ACTIVITY – Copy the listing verbatim, excluding any images found in it.

STORED DATA –

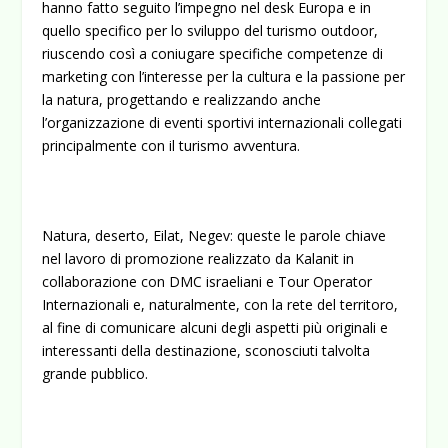
hanno fatto seguito l’impegno nel desk Europa e in
quello specifico per lo sviluppo del turismo outdoor,
riuscendo così a coniugare specifiche competenze di
marketing con l’interesse per la cultura e la passione per
la natura, progettando e realizzando anche
l’organizzazione di eventi sportivi internazionali collegati
principalmente con il turismo avventura.
Natura, deserto, Eilat, Negev: queste le parole chiave
nel lavoro di promozione realizzato da Kalanit in
collaborazione con DMC israeliani e Tour Operator
Internazionali e, naturalmente, con la rete del territoro,
al fine di comunicare alcuni degli aspetti più originali e
interessanti della destinazione, sconosciuti talvolta
grande pubblico.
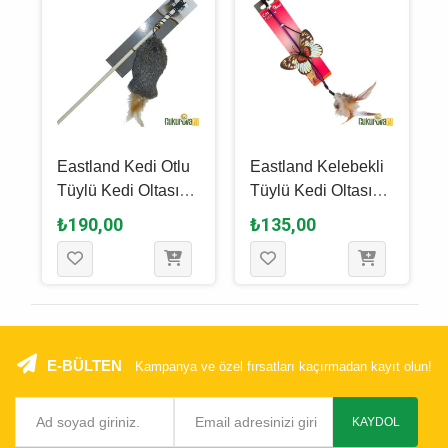
e
Eastland Kedi Otlu
Eastland Kelebekli
0
Tüylü Kedi Oltası
Tüylü Kedi Oltası
40 Cm
26.5 Cm
₺190,00
₺135,00
E-BÜLTEN
Kampanya ve özel fırsatları kaçırmadan kayıt olun!
KAYDOL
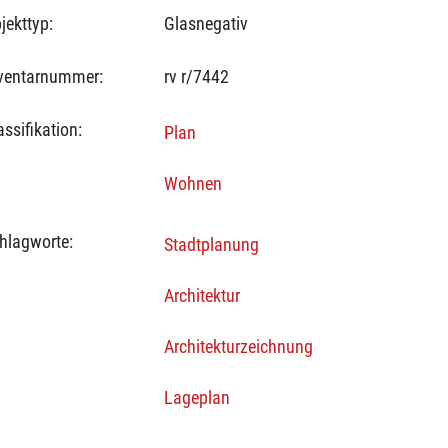
jekttyp:
Glasnegativ
ventarnummer:
rv r/7442
assifikation:
Plan
Wohnen
hlagworte:
Stadtplanung
Architektur
Architekturzeichnung
Lageplan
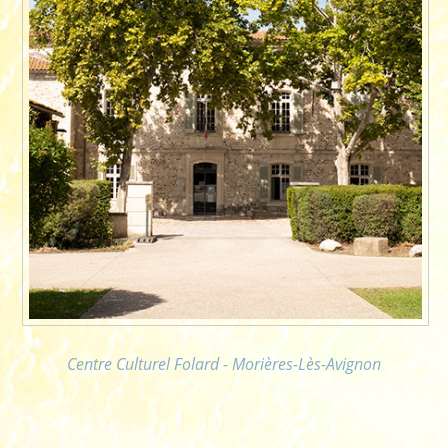
Centre Culturel Folard - Morières-Lès-Avignon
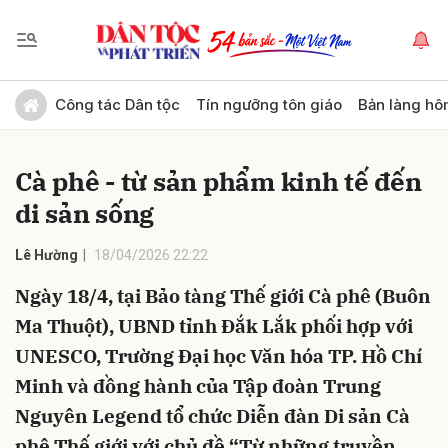
Gửi bình luận
Công tác Dân tộc
Tín ngưỡng tôn giáo
Bản làng hô
Cà phê - từ sản phẩm kinh tế đến
di sản sống
Lê Hường
18/04/2026 22:22
Ngày 18/4, tại Bảo tàng Thế giới Cà phê (Buôn
Hủy
Gửi
Ma Thuột), UBND tỉnh Đắk Lắk phối hợp với
UNESCO, Trường Đại học Văn hóa TP. Hồ Chí
Minh và đồng hành của Tập đoàn Trung
Nguyên Legend tổ chức Diễn đàn Di sản Cà
phê Thế giới với chủ đề “Từ những truyền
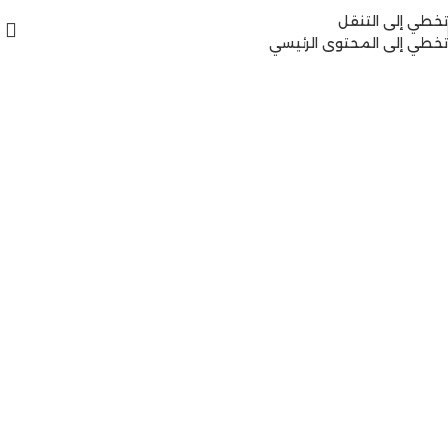
تخطي إلى التنقل
تخطي إلى المحتوى الرئيسي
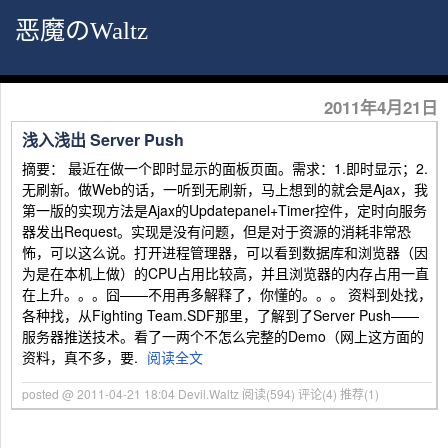
恶魔のWaltz
2011年4月21日
浅入浅出 Server Push
摘要： 最近在做一个即时显示的面板页面。需求：1.即时显示；2.
无刷新。做Web的话，一听到无刷新，马上想到的就会是Ajax，我
第一版的实现方法是Ajax的Updatepanel+Timer控件，定时向服务
器发出Request。实现是没有问题，但是对于资源的消耗非常恐
怖，可以这么说。打开进程管理器，可以看到数据库和浏览器（因
为是在本机上做）的CPU占用比较高，并且浏览器的内存占用一直
在上升。。。囧——不用再多解释了，你懂的。。。 资料到处找，
各种找，从Fighting Team.SDF那里，了解到了Server Push——
服务器推送技术。看了一两个不怎么完整的Demo（网上这方面的
资料，真不多，要.
阅读全文
posted @ 2011-04-21 18:04 Devil.Waltz
阅读(594)
评论(4)
推荐(1)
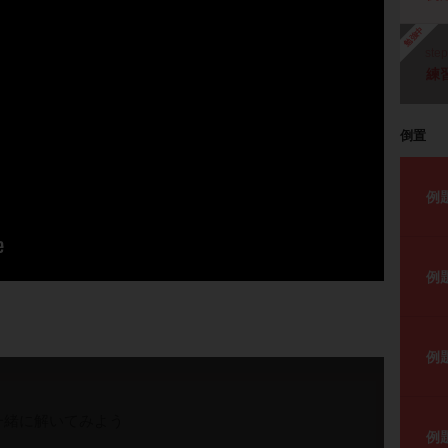
勉強中
ste
練
倒置
例
例
例
一緒に解いてみよう
例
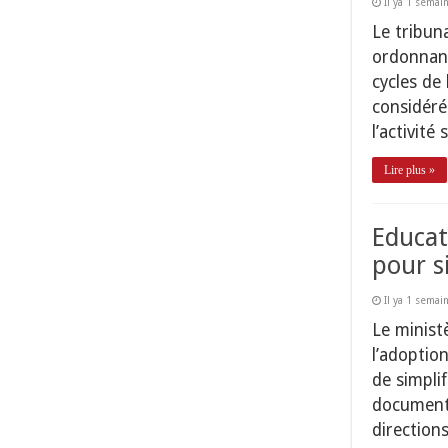
Il ya 1 semai
Le tribun
ordonnant
cycles de
considéré
l’activité
Lire plus »
Educat
pour s
Il ya 1 semai
Le minist
l’adoption
de simpli
documents
directions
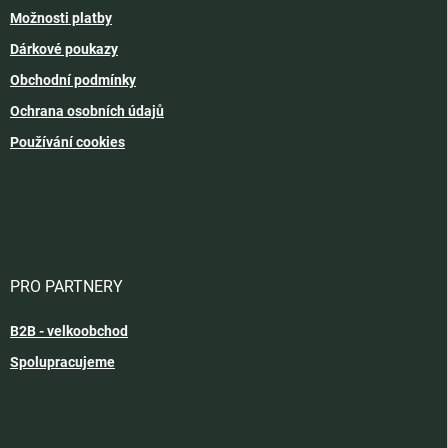
Možnosti platby
Dárkové poukazy
Obchodní podmínky
Ochrana osobních údajů
Používání cookies
PRO PARTNERY
B2B - velkoobchod
Spolupracujeme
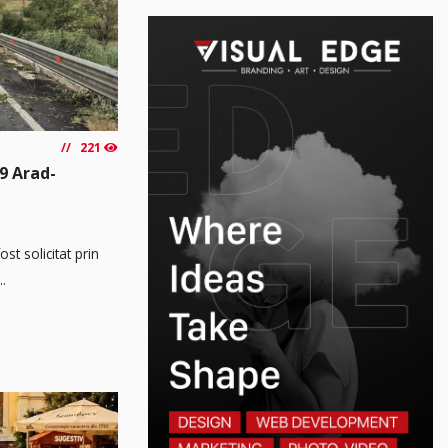
221
9 Arad-
t solicitat prin
..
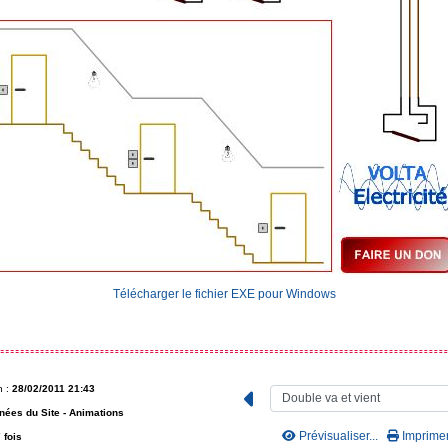
Télécharger le fichier EXE pour Windows
n :
28/02/2011 21:43
nées du Site -
Animations
Prévisualiser...
Imprimer.
 fois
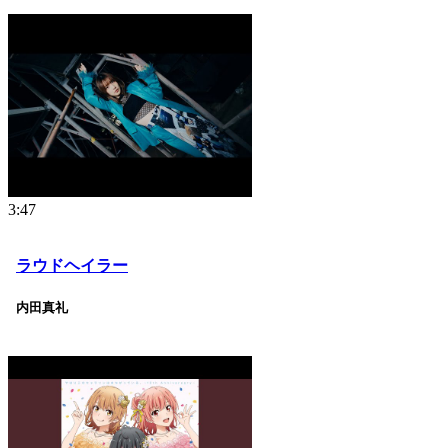
3:47
ラウドヘイラー
内田真礼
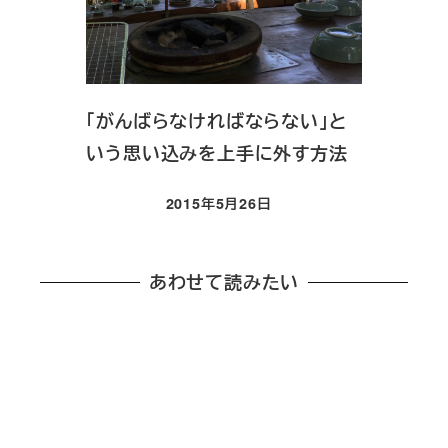
「がんばらなければならない」と
いう思い込みを上手に外す方法
2015年5月26日
投稿日
あわせて読みたい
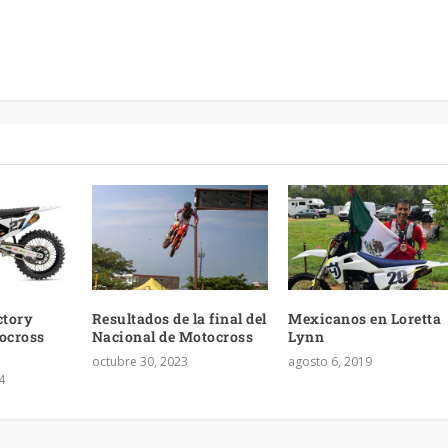
ctory
Resultados de la final del
Mexicanos en Loretta
tocross
Nacional de Motocross
Lynn
octubre 30, 2023
agosto 6, 2019
4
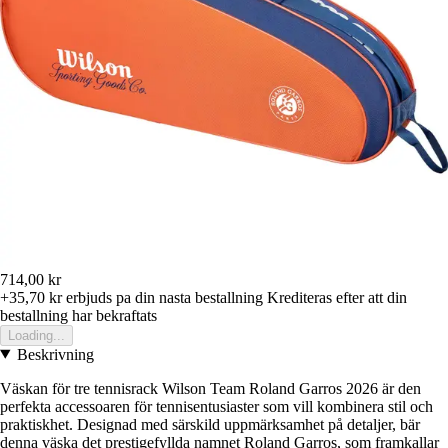
714,00 kr
+35,70 kr
erbjuds pa din nasta bestallning
Krediteras efter att din
bestallning har bekraftats
Loading...
Beskrivning
Väskan för tre tennisrack Wilson Team Roland Garros 2026 är den
perfekta accessoaren för tennisentusiaster som vill kombinera stil och
praktiskhet. Designad med särskild uppmärksamhet på detaljer, bär
denna väska det prestigefyllda namnet Roland Garros, som framkallar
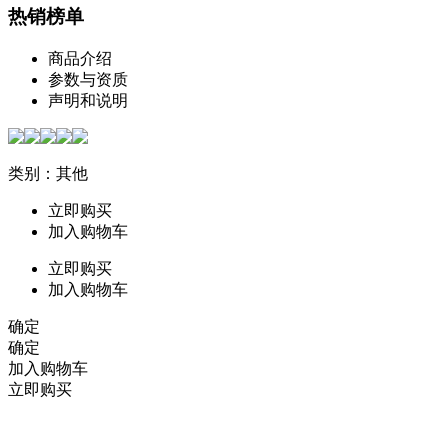
热销榜单
商品介绍
参数与资质
声明和说明
类别：其他
立即购买
加入购物车
立即购买
加入购物车
确定
确定
加入购物车
立即购买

EXERCISE RESULT –
hanno fatto seguito l’impegno nel desk Europa e in
quello specifico per lo sviluppo del turismo outdoor,
riuscendo così a coniugare specifiche competenze di
marketing con l’interesse per la cultura e la passione per
la natura, progettando e realizzando anche
l’organizzazione di eventi sportivi internazionali collegati
principalmente con il turismo avventura.
Natura, deserto, Eilat, Negev: queste le parole chiave
nel lavoro di promozione realizzato da Kalanit in
collaborazione con DMC israeliani e Tour Operator
Internazionali e, naturalmente, con la rete del territoro,
al fine di comunicare alcuni degli aspetti più originali e
interessanti della destinazione, sconosciuti talvolta
grande pubblico.
e
Eastland Kedi Otlu
Eastland Kelebekli
0
Tüylü Kedi Oltası
Tüylü Kedi Oltası
40 Cm
26.5 Cm
₺190,00
₺135,00
E-BÜLTEN
Kampanya ve özel fırsatları kaçırmadan kayıt olun!
KAYDOL
jekttyp:
Glasnegativ
ventarnummer:
rv r/7442
assifikation:
Plan
Wohnen
hlagworte:
Stadtplanung
Architektur
Architekturzeichnung
Lageplan
Centre Culturel Folard - Morières-Lès-Avignon
Gửi bình luận
Công tác Dân tộc
Tín ngưỡng tôn giáo
Bản làng hô
Cà phê - từ sản phẩm kinh tế đến
di sản sống
Lê Hường
18/04/2026 22:22
Ngày 18/4, tại Bảo tàng Thế giới Cà phê (Buôn
Hủy
Gửi
Ma Thuột), UBND tỉnh Đắk Lắk phối hợp với
UNESCO, Trường Đại học Văn hóa TP. Hồ Chí
Minh và đồng hành của Tập đoàn Trung
Nguyên Legend tổ chức Diễn đàn Di sản Cà
phê Thế giới với chủ đề “Từ những truyền
تخطي إلى التنقل
تخطي إلى المحتوى الرئيسي
恶魔のWaltz
2011年4月21日
浅入浅出 Server Push
摘要： 最近在做一个即时显示的面板页面。需求：1.即时显示；2.
无刷新。做Web的话，一听到无刷新，马上想到的就会是Ajax，我
第一版的实现方法是Ajax的Updatepanel+Timer控件，定时向服务
器发出Request。实现是没有问题，但是对于资源的消耗非常恐
怖，可以这么说。打开进程管理器，可以看到数据库和浏览器（因
为是在本机上做）的CPU占用比较高，并且浏览器的内存占用一直
在上升。。。囧——不用再多解释了，你懂的。。。 资料到处找，
各种找，从Fighting Team.SDF那里，了解到了Server Push——
服务器推送技术。看了一两个不怎么完整的Demo（网上这方面的
资料，真不多，要.
阅读全文
posted @ 2011-04-21 18:04 Devil.Waltz
阅读(594)
评论(4)
推荐(1)
勉強中
ste
練
倒置
例
例
例
一緒に解いてみよう
例
Il ya 1 semai
Le tribun
ordonnant
cycles de
considéré
l’activité
Lire plus »
Educat
pour s
Il ya 1 semai
Le minist
l’adoption
de simpli
documents
directions
Možnosti platby
Dárkové poukazy
Obchodní podmínky
Ochrana osobních údajů
Používání cookies
PRO PARTNERY
B2B - velkoobchod
Spolupracujeme
221
9 Arad-
t solicitat prin
..
Télécharger le fichier EXE pour Windows
n :
28/02/2011 21:43
nées du Site -
Animations
Prévisualiser...
Imprimer.
 fois
3:47
ラウドヘイラー
内田真礼
「がんばらなければならない」と
いう思い込みを上手に外す方法
2015年5月26日
投稿日
あわせて読みたい
ctory
Resultados de la final del
Mexicanos en Loretta
tocross
Nacional de Motocross
Lynn
octubre 30, 2023
agosto 6, 2019
4
714,00 kr
+35,70 kr
erbjuds pa din nasta bestallning
Krediteras efter att din
bestallning har bekraftats
Loading...
Beskrivning
Väskan för tre tennisrack Wilson Team Roland Garros 2026 är den
perfekta accessoaren för tennisentusiaster som vill kombinera stil och
praktiskhet. Designad med särskild uppmärksamhet på detaljer, bär
denna väska det prestigefyllda namnet Roland Garros, som framkallar
热销榜单
商品介绍
参数与资质
声明和说明
类别：其他
立即购买
加入购物车
立即购买
加入购物车
确定
确定
加入购物车
立即购买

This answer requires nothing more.